Creating index churchill-speech ...
Done!


In [58]:
vector_store = Pinecone.from_documents(chunks, embeddings, index_name=index_name)

### Asking Questions (Similarity Search)

In [59]:
query = 'Where should we fight?'
result = vector_store.similarity_search(query)


In [60]:
for r in result:
    print(r.page_content)
    print('-' * 50)

shall fight on the beaches, we shall fight on the landing grounds, we shall fight in the fields and
--------------------------------------------------
front, now on that, fighting
--------------------------------------------------
end, we shall fight in France, we shall fight on the seas and oceans, we shall fight with growing
--------------------------------------------------
Winston Churchill Speech - We Shall Fight on the Beaches
We Shall Fight on the Beaches
June 4, 1940
--------------------------------------------------


### Answering in Natural Language using an LLM

In [67]:
from langchain.chains import RetrievalQA
from langchain.chat_models import ChatOpenAI

llm = ChatOpenAI(model='gpt-3.5-turbo', temperature=1)

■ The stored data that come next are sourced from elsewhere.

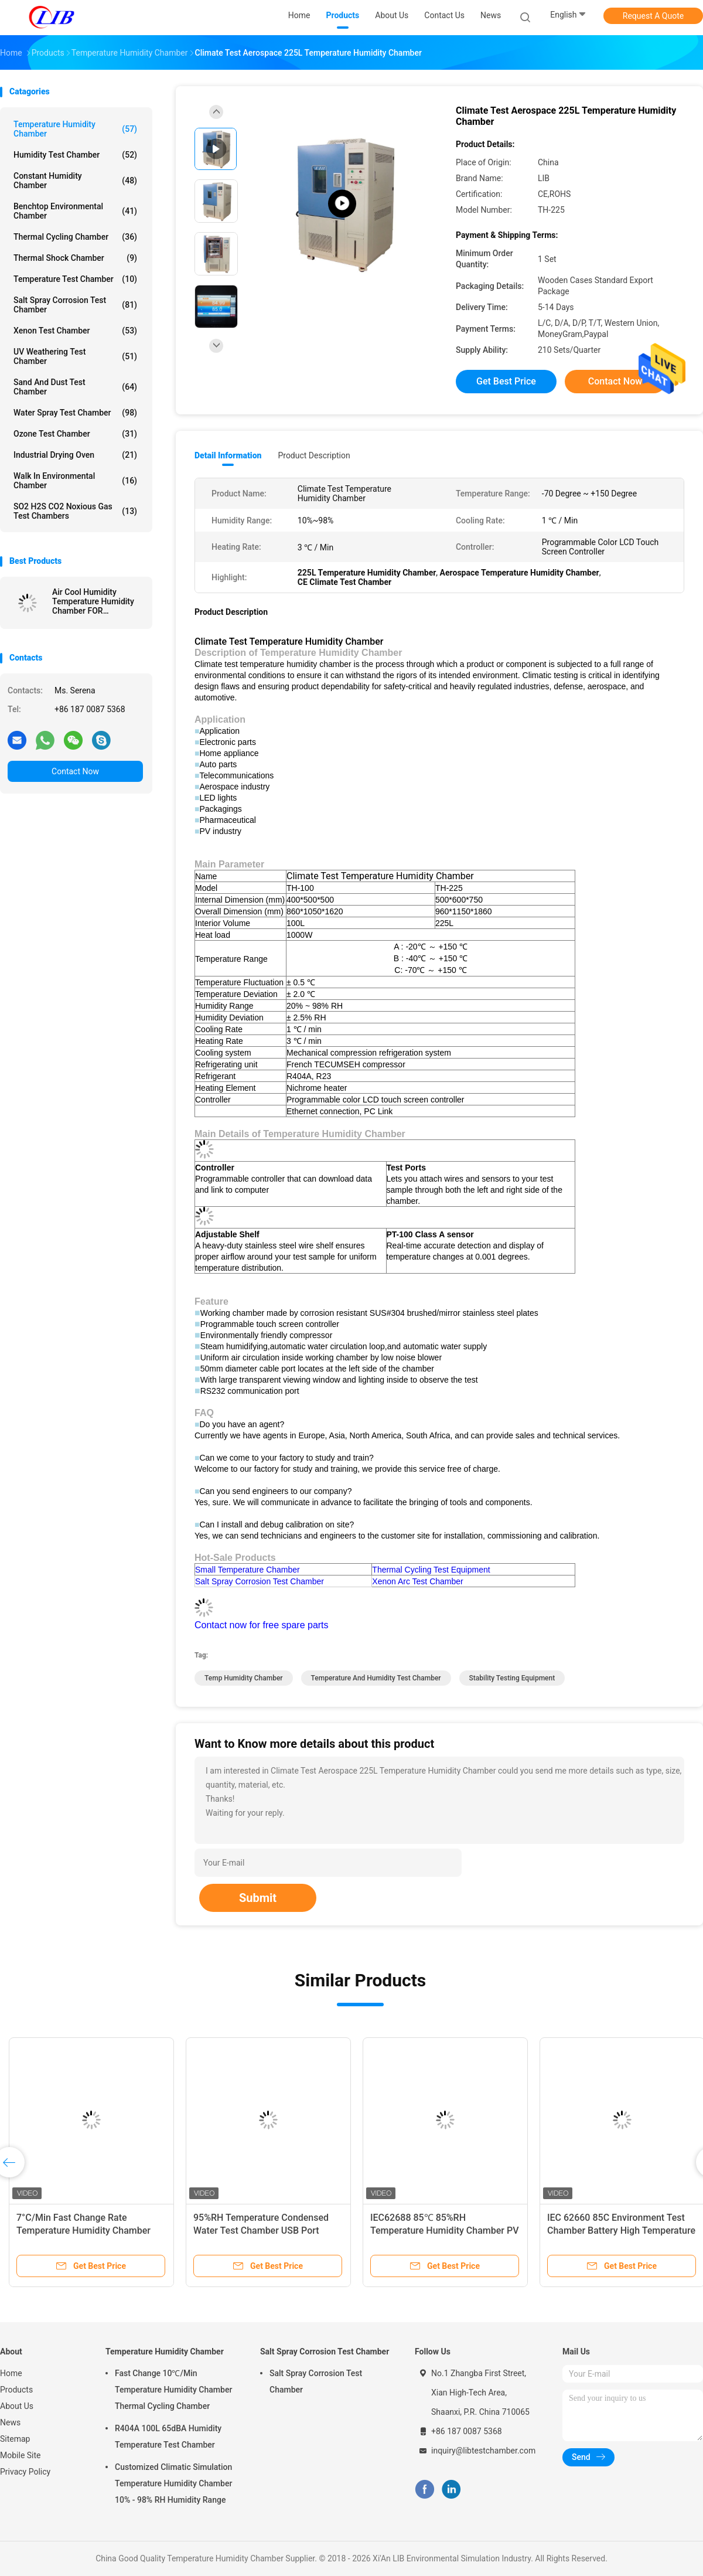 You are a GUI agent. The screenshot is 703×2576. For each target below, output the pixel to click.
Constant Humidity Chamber (75, 180)
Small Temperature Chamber (247, 1569)
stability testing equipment (512, 1678)
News (10, 2422)
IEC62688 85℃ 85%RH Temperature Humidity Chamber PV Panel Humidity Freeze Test (444, 2230)
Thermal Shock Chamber (75, 258)
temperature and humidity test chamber (376, 1678)
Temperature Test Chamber (75, 279)
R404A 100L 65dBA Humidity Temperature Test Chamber (168, 2436)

retriever = vector_store.as_retriever(search_type='similarity')

chain = RetrievalQA.from_chain_type(llm=llm, chain_type="stuff", retriever=retriever)


In [71]:
query = 'Where should we fight?'
answer = chain.run(query)
print(answer)

According to Winston Churchill's speech, "We Shall Fight on the Beaches," we should fight on the beaches, the landing grounds, in the fields, in France, on the seas and oceans, and wherever necessary to defend our cause.


In [69]:
query = 'Who was the king of Belgium at that time?'
# query = 'What about the French Armies??'
answer = chain.run(query)
print(answer)

The king of Belgium at that time was King Leopold.